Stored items
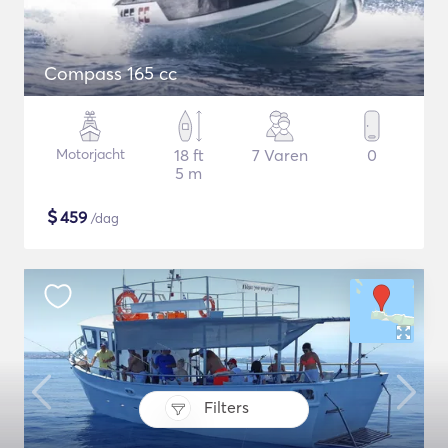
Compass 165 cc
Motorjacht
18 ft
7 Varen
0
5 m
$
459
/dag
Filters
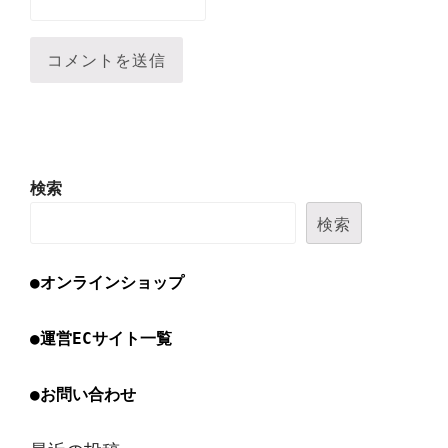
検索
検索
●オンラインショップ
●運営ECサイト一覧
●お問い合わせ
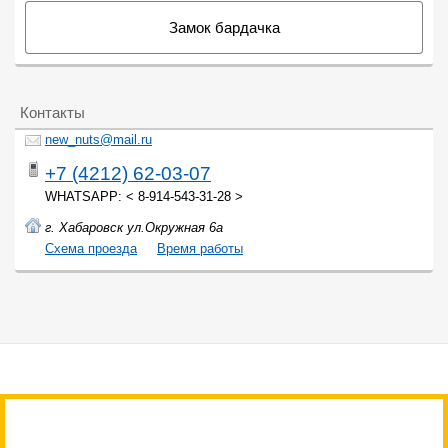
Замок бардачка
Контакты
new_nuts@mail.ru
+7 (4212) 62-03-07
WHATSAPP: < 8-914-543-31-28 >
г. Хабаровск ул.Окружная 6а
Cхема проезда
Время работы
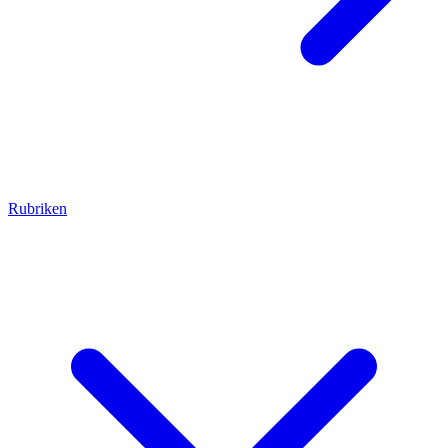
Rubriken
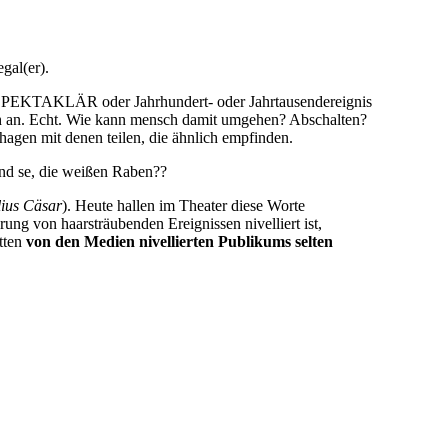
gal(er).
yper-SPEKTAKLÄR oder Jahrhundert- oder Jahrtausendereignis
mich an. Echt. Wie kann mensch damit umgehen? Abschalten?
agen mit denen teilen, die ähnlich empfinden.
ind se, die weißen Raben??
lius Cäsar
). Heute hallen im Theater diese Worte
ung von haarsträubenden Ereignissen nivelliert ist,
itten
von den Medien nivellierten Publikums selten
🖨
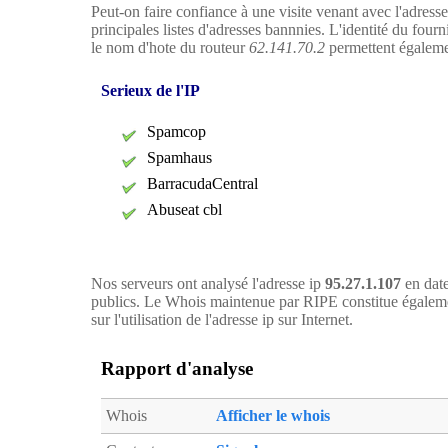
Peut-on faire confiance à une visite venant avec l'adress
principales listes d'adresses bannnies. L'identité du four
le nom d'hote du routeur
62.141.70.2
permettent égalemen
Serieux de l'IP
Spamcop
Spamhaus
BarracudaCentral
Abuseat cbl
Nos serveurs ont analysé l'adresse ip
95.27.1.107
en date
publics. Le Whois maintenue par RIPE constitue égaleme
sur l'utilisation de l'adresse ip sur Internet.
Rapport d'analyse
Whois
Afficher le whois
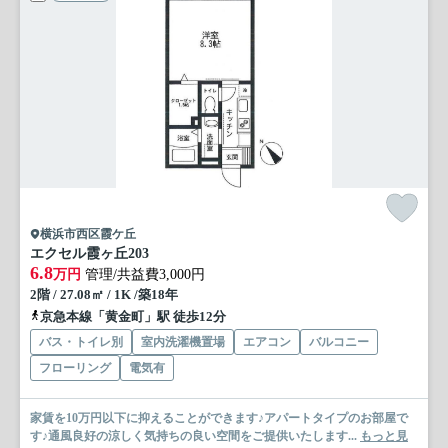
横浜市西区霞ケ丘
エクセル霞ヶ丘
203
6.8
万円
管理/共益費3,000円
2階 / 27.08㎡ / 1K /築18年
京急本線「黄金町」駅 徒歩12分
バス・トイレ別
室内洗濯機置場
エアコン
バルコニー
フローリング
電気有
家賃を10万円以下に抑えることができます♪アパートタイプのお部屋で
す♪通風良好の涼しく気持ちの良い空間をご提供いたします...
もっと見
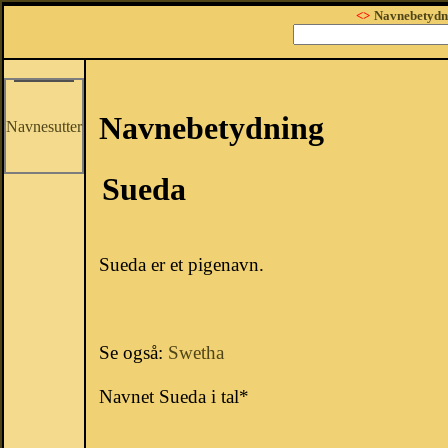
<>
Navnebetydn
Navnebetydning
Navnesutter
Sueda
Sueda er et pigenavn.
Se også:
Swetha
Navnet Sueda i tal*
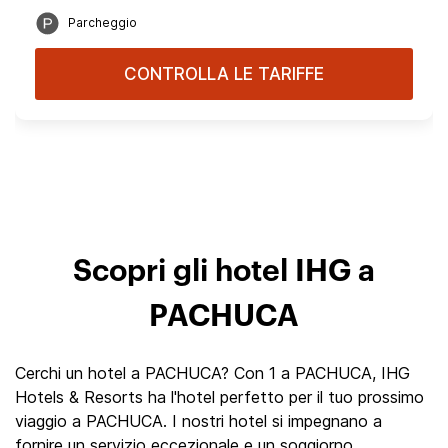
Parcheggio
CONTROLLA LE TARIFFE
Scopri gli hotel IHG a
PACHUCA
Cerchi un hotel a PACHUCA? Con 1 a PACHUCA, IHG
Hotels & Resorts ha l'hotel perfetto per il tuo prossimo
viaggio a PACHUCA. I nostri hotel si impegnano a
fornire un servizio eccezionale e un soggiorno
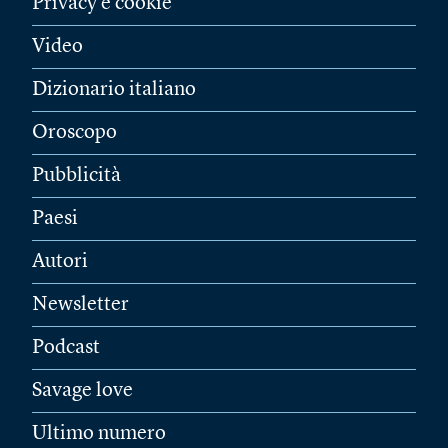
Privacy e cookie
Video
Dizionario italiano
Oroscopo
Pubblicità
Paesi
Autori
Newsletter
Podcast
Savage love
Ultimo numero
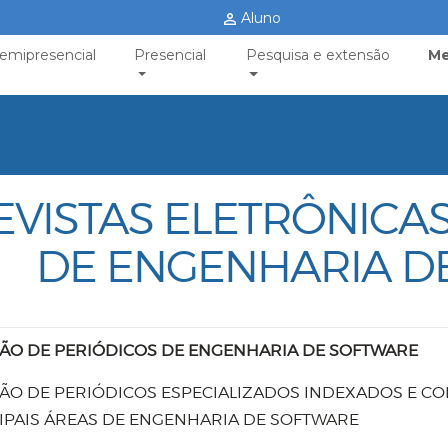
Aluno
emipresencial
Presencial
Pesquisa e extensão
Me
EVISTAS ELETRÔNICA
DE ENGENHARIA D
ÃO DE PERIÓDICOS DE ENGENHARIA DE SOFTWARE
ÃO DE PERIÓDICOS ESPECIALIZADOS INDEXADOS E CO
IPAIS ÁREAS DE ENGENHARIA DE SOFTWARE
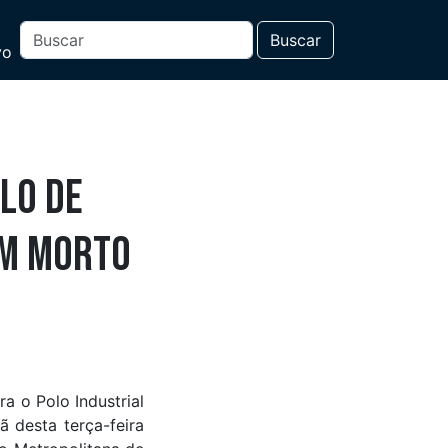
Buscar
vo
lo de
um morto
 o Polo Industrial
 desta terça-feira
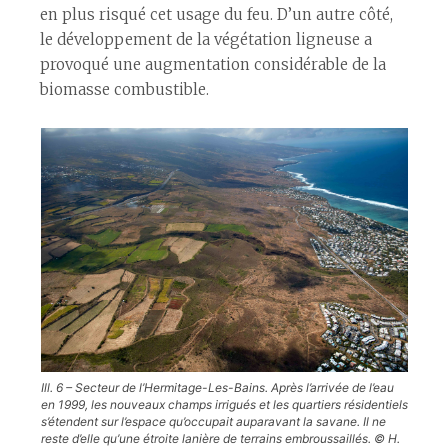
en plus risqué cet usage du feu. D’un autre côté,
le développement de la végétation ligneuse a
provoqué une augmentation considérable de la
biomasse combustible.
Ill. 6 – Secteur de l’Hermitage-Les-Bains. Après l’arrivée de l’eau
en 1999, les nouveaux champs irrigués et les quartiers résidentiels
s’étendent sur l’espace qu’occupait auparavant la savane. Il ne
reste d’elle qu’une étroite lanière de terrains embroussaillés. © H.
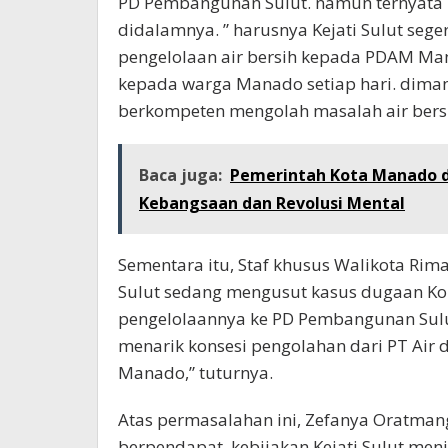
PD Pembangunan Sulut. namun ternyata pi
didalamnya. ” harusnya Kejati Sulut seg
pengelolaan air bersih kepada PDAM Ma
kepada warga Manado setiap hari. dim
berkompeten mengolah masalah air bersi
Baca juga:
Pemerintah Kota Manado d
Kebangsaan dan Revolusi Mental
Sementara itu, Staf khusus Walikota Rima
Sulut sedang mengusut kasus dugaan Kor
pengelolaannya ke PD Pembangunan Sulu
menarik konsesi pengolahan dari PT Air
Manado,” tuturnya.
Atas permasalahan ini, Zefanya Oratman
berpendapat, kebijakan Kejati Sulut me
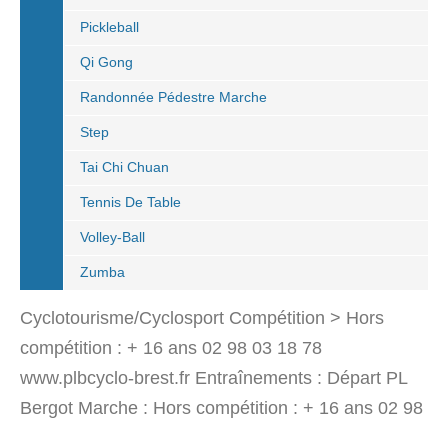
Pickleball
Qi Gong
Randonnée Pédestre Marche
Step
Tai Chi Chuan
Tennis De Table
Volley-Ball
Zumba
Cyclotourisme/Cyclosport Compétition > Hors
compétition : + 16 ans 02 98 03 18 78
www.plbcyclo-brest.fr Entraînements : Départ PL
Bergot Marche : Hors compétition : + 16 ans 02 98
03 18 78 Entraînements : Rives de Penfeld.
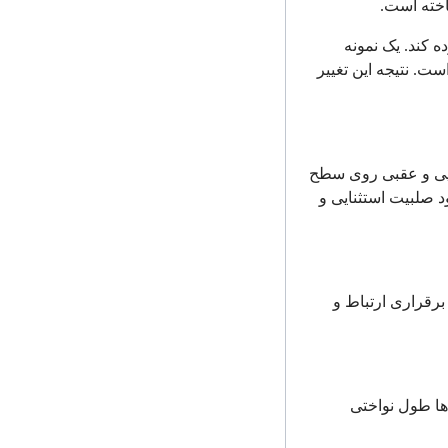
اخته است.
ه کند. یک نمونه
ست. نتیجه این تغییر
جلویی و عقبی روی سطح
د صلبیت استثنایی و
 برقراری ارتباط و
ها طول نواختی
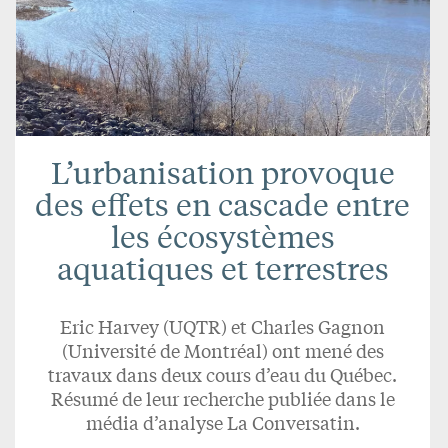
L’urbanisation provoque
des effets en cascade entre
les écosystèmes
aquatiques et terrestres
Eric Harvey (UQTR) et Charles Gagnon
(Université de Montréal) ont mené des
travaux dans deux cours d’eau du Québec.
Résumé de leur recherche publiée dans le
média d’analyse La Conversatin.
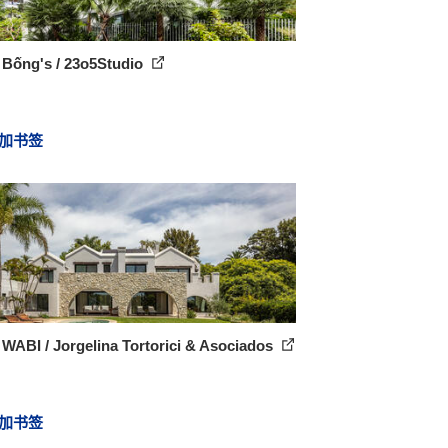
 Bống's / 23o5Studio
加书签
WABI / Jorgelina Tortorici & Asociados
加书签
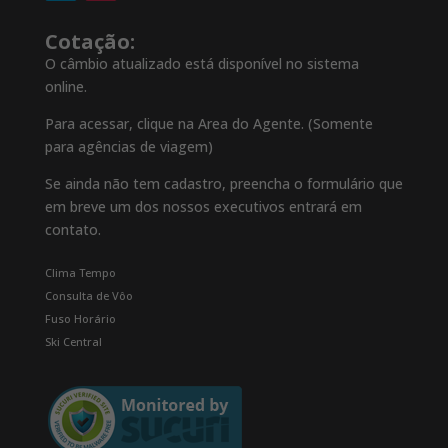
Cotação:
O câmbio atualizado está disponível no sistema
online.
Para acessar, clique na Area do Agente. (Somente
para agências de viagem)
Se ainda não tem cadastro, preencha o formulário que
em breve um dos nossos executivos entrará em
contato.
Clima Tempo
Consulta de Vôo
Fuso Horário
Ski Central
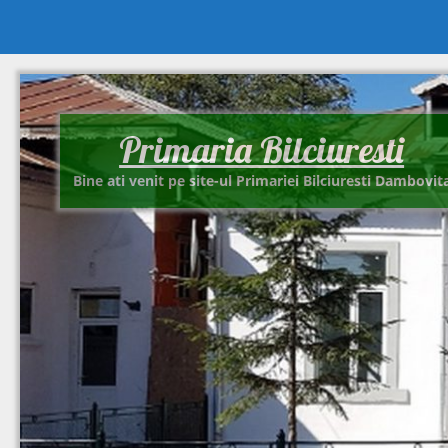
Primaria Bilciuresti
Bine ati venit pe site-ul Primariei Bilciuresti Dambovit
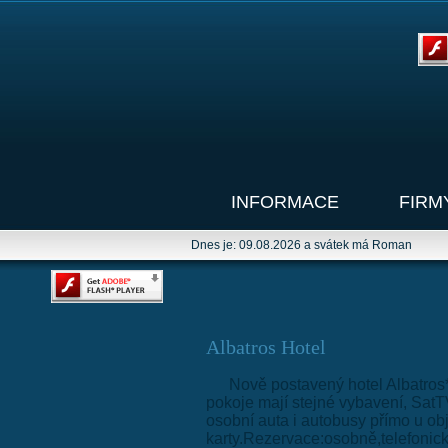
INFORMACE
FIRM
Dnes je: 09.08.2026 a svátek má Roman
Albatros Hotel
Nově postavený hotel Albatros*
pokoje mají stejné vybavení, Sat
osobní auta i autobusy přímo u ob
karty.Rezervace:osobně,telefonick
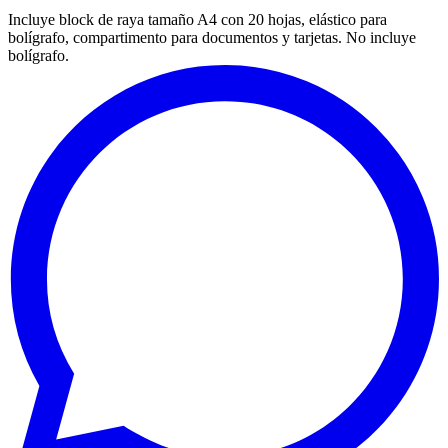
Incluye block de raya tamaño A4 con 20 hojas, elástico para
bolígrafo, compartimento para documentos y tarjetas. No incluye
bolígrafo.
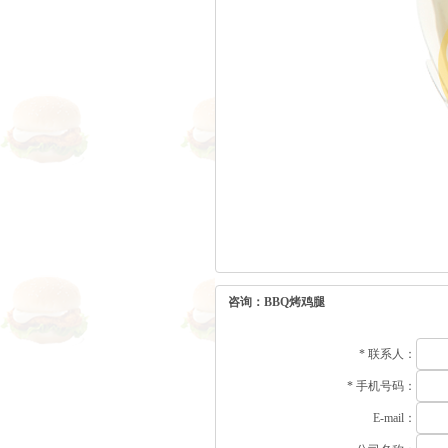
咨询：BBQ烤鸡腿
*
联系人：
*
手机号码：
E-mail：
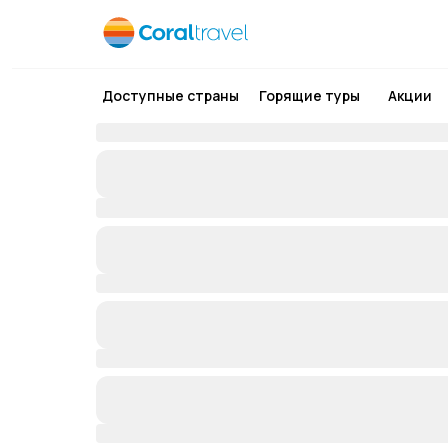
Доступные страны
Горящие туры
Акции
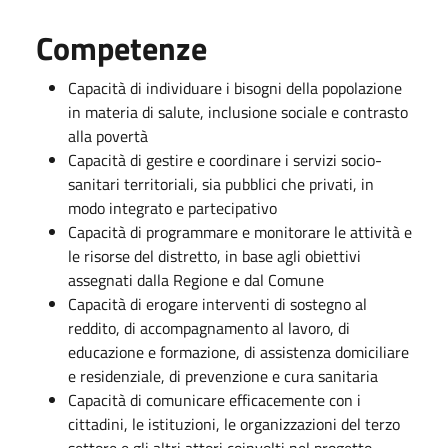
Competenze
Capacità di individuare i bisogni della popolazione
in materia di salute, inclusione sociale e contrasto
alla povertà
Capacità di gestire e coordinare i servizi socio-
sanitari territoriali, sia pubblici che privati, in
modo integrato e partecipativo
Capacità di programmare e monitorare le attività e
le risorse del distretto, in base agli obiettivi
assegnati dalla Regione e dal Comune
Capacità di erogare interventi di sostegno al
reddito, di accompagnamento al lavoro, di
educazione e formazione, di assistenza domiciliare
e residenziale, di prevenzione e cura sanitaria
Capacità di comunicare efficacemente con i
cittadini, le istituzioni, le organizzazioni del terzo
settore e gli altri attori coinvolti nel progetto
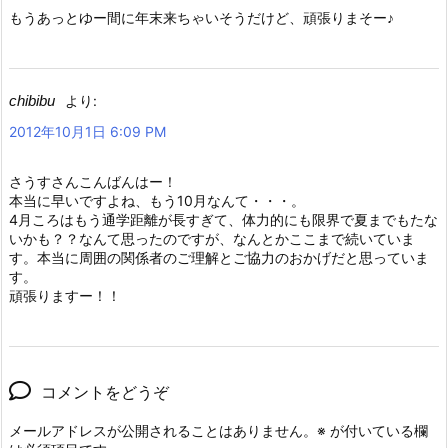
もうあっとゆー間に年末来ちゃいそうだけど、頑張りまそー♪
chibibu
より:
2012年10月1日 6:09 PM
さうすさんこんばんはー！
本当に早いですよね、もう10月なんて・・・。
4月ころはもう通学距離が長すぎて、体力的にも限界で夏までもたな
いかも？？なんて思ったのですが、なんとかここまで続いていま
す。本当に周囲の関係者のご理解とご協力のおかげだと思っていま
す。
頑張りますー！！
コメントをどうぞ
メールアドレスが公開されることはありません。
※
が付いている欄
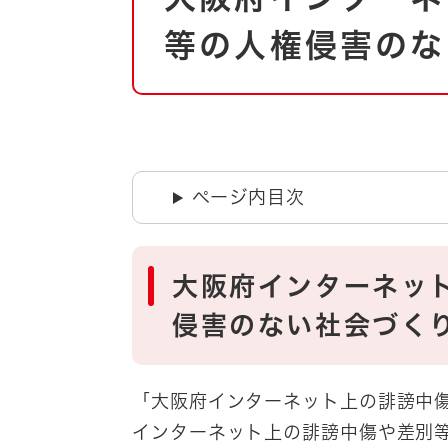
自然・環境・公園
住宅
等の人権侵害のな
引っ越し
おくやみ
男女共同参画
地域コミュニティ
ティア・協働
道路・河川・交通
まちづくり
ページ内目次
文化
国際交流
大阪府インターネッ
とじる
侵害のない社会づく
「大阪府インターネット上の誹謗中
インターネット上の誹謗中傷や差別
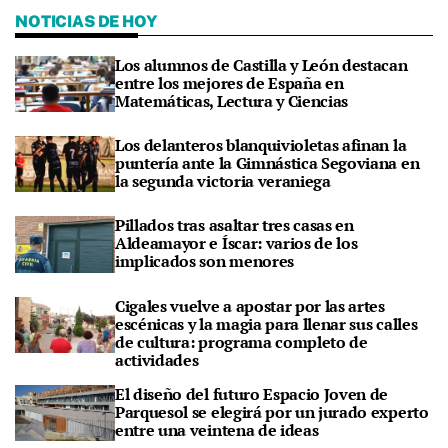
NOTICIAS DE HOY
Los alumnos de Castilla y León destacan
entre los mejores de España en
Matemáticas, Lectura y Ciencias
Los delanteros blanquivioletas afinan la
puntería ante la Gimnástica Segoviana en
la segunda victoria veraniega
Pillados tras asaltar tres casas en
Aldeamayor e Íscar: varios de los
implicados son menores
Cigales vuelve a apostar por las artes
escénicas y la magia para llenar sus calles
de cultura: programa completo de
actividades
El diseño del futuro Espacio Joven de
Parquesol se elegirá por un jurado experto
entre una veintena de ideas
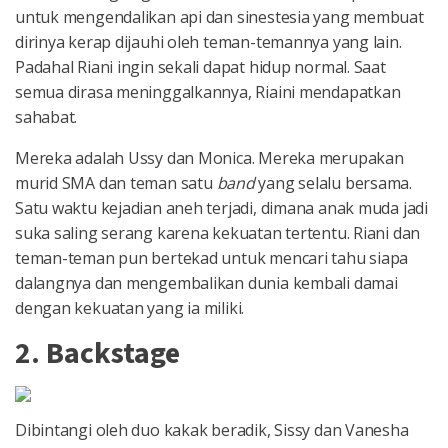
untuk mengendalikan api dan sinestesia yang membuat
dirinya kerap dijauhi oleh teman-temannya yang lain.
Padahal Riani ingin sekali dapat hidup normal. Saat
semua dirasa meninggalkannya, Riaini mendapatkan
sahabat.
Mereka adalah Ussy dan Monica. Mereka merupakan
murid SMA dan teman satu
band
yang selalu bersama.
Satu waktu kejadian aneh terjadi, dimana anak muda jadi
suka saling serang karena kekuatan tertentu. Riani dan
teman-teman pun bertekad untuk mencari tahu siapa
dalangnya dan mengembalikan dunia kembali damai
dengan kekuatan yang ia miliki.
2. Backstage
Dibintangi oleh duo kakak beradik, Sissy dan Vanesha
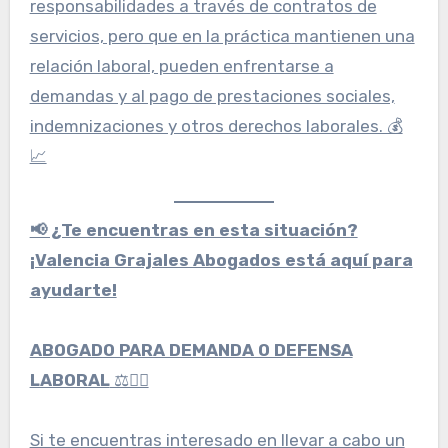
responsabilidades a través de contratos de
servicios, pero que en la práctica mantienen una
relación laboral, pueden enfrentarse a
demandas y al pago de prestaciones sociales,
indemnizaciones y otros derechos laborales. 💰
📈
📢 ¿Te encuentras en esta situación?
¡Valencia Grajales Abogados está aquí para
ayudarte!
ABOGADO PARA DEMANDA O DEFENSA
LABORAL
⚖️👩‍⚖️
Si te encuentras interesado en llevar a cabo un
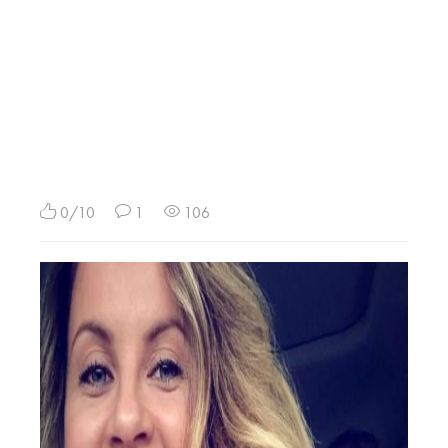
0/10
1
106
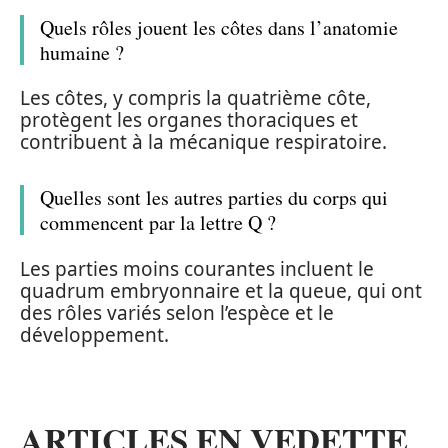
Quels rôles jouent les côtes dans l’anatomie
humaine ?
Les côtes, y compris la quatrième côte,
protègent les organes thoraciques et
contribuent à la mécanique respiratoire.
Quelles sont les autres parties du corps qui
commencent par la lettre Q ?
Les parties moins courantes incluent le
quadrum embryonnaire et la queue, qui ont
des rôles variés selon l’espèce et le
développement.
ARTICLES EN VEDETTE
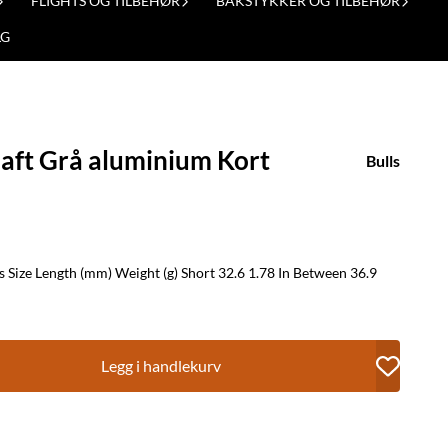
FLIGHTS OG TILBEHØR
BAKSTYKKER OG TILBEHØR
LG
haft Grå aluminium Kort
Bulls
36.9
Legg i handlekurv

Exercise - Reproduce, character for character, only the lines of the preceding data that start at the line with "modo integrato e partecipativo" and end at the line with "e residenziale, di", both included.

Response box -
modo integrato e partecipativo
Capacità di programmare e monitorare le attività e
le risorse del distretto, in base agli obiettivi
assegnati dalla Regione e dal Comune
Capacità di erogare interventi di sostegno al
reddito, di accompagnamento al lavoro, di
educazione e formazione, di assistenza domiciliare
e residenziale, di prevenzione e cura sanitaria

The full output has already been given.